A posição do Parlamento vem contrariar a da Comissão Europeia (CE), que concordou com a eliminação das normas de qualidade comercial de 26 frutas e hortícolas, desde um de Julho de 2009.
Na sessão de 25 de Março, o Parlamento Europeu (PE) adoptou a resolução sobre a política de qualidade, na qual reconheceu a manutenção das normas, especificando que as mesmas tornam transparentes as alterações de mercado e possibilitam aos compradores comparar preços, medidas e qualidade dos produtos, garantindo um enquadramento equitativo das condições de concorrência na Europa.
Para a Federação Espanhola de Produtores Exportadores (FEPEX), a CE devia ter em conta a resolução do PE, aproveitando a oportunidade para incluir propostas e restabelecer as normas de qualidade comercial nas frutas e hortícolas, eliminadas desde1 de Julho do ano passado, através do projecto de reforma do Regulamento n.º 1580/2007, já em debate e que supõe a reforma da Organização Comum de Mercado.
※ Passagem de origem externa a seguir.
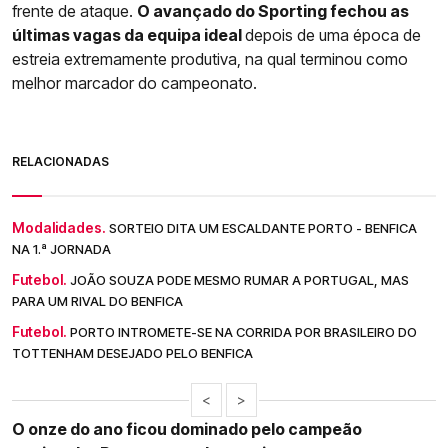
frente de ataque.
O avançado do Sporting fechou as
últimas vagas da equipa ideal
depois de uma época de
estreia extremamente produtiva, na qual terminou como
melhor marcador do campeonato.
RELACIONADAS
Modalidades.
SORTEIO DITA UM ESCALDANTE PORTO - BENFICA
NA 1.ª JORNADA
Futebol.
JOÃO SOUZA PODE MESMO RUMAR A PORTUGAL, MAS
PARA UM RIVAL DO BENFICA
Futebol.
PORTO INTROMETE-SE NA CORRIDA POR BRASILEIRO DO
TOTTENHAM DESEJADO PELO BENFICA
<
>
O onze do ano ficou dominado pelo campeão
O documento do PE inclui outras recomendações relativas à qualidade, nomeadamente a necessidade de um controlo mais eficaz, uma maior coordenação entre a Comissão e os Estados-membros para assegurar que os produtos alimentares importados cumprem as normas europeias de qualidade e segurança alimentar, assim como as ambientais e sociais.
Em relação aos requisitos de produção, ente outros aspectos, é recomendado ainda a que os produtos agrícolas frescos passem a ostentar a indicação do país de origem.
O projecto sobre “Política de Qualidade dos produtos agrícolas: que estratégia a seguir?”, foi à elaborado pelo eurodeputado italiano Giancarlo Scotta e apresentado à Comissão de Agricultura em Novembro de 2009.